State of Innovation

Patents and Innovation Economics

Why did Rand Choose Inventor as Galt’s Profession?

Dale B. Halling, author of Pendulum of Justice (with his wife Kaila) and The Decline and Fall of the American Entrepreneur, will be speaking at the Atlas Summit 2014.  The topic of his talk will be “Why did Rand Choose Inventor as Galt’s Profession?”  The paper below roughly tracks the talk.

 

 

Rand stated that the goal of her writing was to portray an ideal man and Galt was her artistic embodiment of the ideal man.  In the famous Galt speech, he says “I was an inventor.  I was one of a profession that came last in human history and will be first to vanish on the way back to the sub-human?”  What is so important about inventors that Rand would make that the profession of her ideal man and indicate that the profession of inventing was the canary in the coal mine of human progress?

In order to answer these questions, we first have to define what an inventor is: it is a person who makes their living from creating and selling inventions, as opposed to manufacturing, marketing, distribution, etc.  We all think we know what an invention is, but actually courts have struggled with this question.  In the last couple of years the Supreme Court has heard a couple of cases on this exact question and has provided no clear answer.  Dictionary definitions tend to be circular or so vague as to not be helpful.  I am going to propose that an invention is a human creation that has an objective result, i.e, the effect of which is demonstrable repetitively, and measurable objectively, and  independent of the observer.  While art is a human creation that has a subjective result, i.e., whose effect is the reaction of the observer, which not only varies from observer to observer, but may also vary over time in the same observer.  Art and inventions together are the complete set of human creations.  For instance, the invention of an incandescent light bulb has the objective result of putting out light when the appropriate electrical signal is applied.  Note that inventions are always about a class of objects, not an individual object (instance).  Art does not have an objective result.  How I react upon seeing Atlas Shrugged III will be different than how you react.  This can become confusing, because movies are an invention.  A specific instance of a movie is a human creation with a subjective result, while the class of objects called movies is an invention, actually a modern movie is a combinations of many inventions.

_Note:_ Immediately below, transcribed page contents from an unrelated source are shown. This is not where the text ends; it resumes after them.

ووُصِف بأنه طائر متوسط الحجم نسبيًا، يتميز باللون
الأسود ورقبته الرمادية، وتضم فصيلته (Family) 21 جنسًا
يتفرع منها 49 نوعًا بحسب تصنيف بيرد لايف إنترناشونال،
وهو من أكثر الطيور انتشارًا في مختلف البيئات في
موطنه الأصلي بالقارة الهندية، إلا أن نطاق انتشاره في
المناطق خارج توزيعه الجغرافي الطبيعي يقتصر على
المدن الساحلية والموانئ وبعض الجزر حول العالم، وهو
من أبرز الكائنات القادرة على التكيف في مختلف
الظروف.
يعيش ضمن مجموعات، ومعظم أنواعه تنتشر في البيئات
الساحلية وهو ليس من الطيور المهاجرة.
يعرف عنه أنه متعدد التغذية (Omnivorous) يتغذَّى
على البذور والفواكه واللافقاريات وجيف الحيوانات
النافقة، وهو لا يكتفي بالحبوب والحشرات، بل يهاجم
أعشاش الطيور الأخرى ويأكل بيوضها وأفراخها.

Manufacturing is the process of recreating an object.  If I produce a hundred bikes, I have recreated the invention of a bicycle a hundred times.  Standard engineering involves repurposing an invention.  For instance, if I am making bikes for adults and I decide to make them for children; I know children are smaller so I will design a smaller frame, I might design the frame out of thinner steel because kids are lighter, I might change the gearing because kids are not as strong, but in the end it is still a bicycle and not a new invention.  Neither manufacturing nor standard engineering meet the definition of an invention.

Rand has a scene in Atlas Shrugged between Jim Taggart and his wife that gets to the essence of what an invention is and many of the debates about inventions.

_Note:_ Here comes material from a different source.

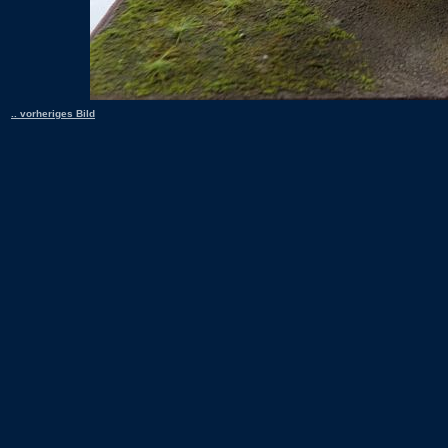
.. vorheriges Bild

’He didn’t invent smelting and chemistry and air compression.  He couldn’t have invented HIS metal but for thousands and thousands of other people. HIS Metal! Why does he think it’s his? Why does he think it’s his invention?  Everybody uses the work of everybody else.  Nobody ever invents anything.’ (Jim Taggart)

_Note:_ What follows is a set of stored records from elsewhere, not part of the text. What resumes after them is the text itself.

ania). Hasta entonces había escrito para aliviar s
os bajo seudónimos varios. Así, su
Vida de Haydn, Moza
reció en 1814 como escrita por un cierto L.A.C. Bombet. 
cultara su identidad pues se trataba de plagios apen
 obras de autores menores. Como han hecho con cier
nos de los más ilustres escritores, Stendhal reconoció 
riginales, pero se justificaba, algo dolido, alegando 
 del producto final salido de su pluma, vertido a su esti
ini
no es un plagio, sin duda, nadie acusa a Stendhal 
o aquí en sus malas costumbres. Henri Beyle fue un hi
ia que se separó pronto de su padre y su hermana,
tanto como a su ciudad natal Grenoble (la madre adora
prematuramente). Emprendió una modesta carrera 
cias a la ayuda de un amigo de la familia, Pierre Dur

She (Cheryl) said, puzzled, ‘But the iron ore and all those other things were there all the time.  Why didn’t anybody else make that Metal, but Mr. Rearden did?”

This scene clearly illustrates that Rand understood that an invention is a combination of existing or known things and it is the combination that is unique.  We know this is true because you cannot create something out of nothing and this is James Taggart’s reason for saying Rearden did not invent anything.  Cheryl’s responses is also classic in pointing out that all the things necessary to create the invention were available to others, but only Rearden created the metal.

Rand stated, “I seem to be both a theoretical philosopher and a fiction writer.  But it is the last that interests me most; the first is only a means to the last.” [1]  She described Galt as, “He too, is a combination of an abstract philosopher and practical inventor.”[2]  She illustrates this point in the scene where Dagny goes to talk to Dr. Stadler about the motor.  Stadler states, “Why did he want to waste his mind on practical appliances?”  Dagny replies, “Perhaps because he likes living on this earth.”  For Galt philosophy and theoretical physics are a means to inventing, with inventing being the primary goal.  According to the definitions of art and invention above, all of human creation is divided between the two.  This makes Galt the mirror image of Rand and together they make a complete set, which is why I think Rand choose inventor as Galt’s profession.

Why are inventors important?  Rand stated “Nothing can raise a country’s productivity except technology”[3] and inventors are the ones who create technology.  In classical economics we are taught that the inputs to the economy are land, labor, and capital.  Robert Solow received the Nobel Prize in economics for an econometric study of whether labor, capital, or technological change had the biggest impact on economic growth.  He found that almost all economic growth is due to new technologies, i.e., inventions.  Follow up research has found that all real per-capita economic growth is due to inventions.  Imagine if we had the same technology as the people living in 1600.  Would we be any wealthier than the people at the time?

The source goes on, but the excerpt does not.